Although the Qatari minister pointed out that existing contracts enable the emirate to take such action, Qatar has nevertheless promised not to divert gas supplies from European countries for the time being, clearly underlining its importance to the EU in the current climate. “We have the right to do whatever we want with our volumes,” al-Kaabi pointed out. He also stressed that such blatant interference in market relations violated the rules of fair competition and put investments in the oil and gas industry at risk. Furthermore he pointed to the role of competing importers who, in the West’s proposed option, would be able to intercept supplies destined for Europe at the price cap and resell them to other consumers. And such cases are well known, where buyers in Asia (e.g. China) are already reselling, using the current price differential, some of their LNG to European consumers, making a profit in the process.

The attempt to impose a “price cap” on energy resources is incomprehensible not only to Qatar, especially because of the existence of long-standing contracts signed a long time ago with very different terms. In the event that someone wants to change the price or pricing unilaterally, Gazprom and other energy suppliers can simply stop supplying their products to the European market.

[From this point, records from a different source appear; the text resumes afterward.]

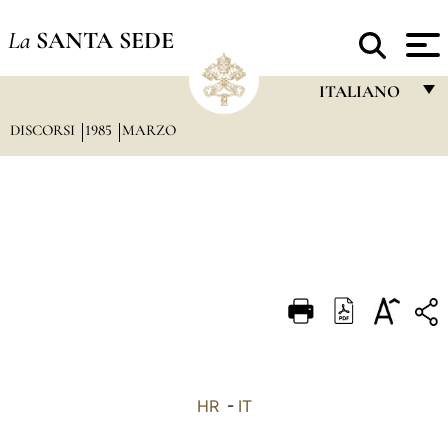
La
SANTA SEDE
ITALIANO
DISCORSI
1985
MARZO
FRANÇAIS
ENGLISH
ITALIANO
PORTUGUÊS
ESPAÑOL
DEUTSCH
POLSKI
العربيّة
HR
-
IT
中文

By strongly opposing the West’s idea of a gas price ceiling, Qatar is not afraid of losing the European gas market if Europe allows the blatant violation of competition that it is discussing. Qatar is additionally encouraged by a recent IMF report warning Europe of the risk of facing record gas and electricity prices in 2023, even if it survives the coming winter. In any case, Europe will have to replenish its gas storage in the spring, and with limited supplies from Russia, this will inevitably bring the market back to record high gas prices. After all, it is well known that by mid-September Russian gas supplies to Europe had already fallen by 80% year-on-year, with them stopped entirely in Bulgaria, Denmark, Finland, Germany, Lithuania, the Netherlands and Poland. The rise in energy prices in recent months alone has increased the cost of living in Europe by at least 7% and this increase will continue. And the willingness of European states to make any concessions to LNG suppliers in order to prevent the European economy from finally collapsing and social unrest spreading across the continent will follow.

Under these circumstances, Qatar realizes that the LNG market will in the short term be a seller’s market where the supplier can dictate its terms. And this situation will last for at least the next three to five years until Europe can switch from receiving pipeline gas from Russia to supplies and regasification of LNG and build new storage and production capacities, which Europe clearly lacks today. This is why Qatar is now openly pushing for the most favorable terms for itself, demanding in particular a transition to long-term contracts.

However, it hardly makes sense to say that Qatar’s position is due to its growing warmth towards Russia of late. It is more likely that, by virtue of its attachment to the US not only with the largest US military bases in its territory, it continues Washington’s game of countering the European Union. After all, in the end, the White House, while expelling Russia from the European energy market, must have its own additional levers of control over Europe and its energy security in its hands. And Qatar in this regard could be an excellent “backup tool” for Washington today and in the future.